### DATA FOR THIS EXERCISE

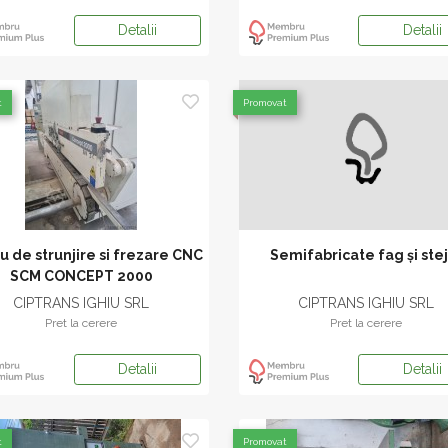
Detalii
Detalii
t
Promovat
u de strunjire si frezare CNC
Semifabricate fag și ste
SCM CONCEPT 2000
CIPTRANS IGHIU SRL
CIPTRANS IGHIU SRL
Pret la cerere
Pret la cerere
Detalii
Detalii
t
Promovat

######
### DATA FOR THIS EXERCISE

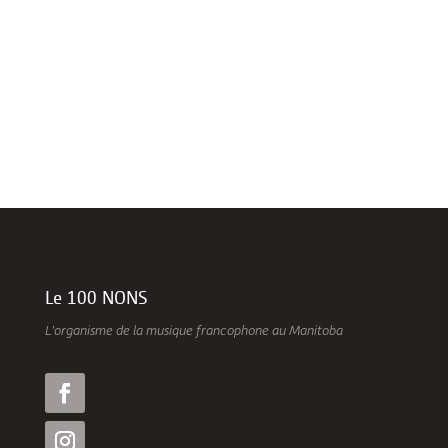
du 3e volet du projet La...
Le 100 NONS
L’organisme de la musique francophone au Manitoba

######

- [WHAT IS BEING ASKED] When you reach the line in the material above that holds "Le 100 NONS", begin reproducing lines exactly, and stop after the line that holds "L’organisme de la".

- [SOLUTION BELOW]
Le 100 NONS
L’organisme de la musique francophone au Manitoba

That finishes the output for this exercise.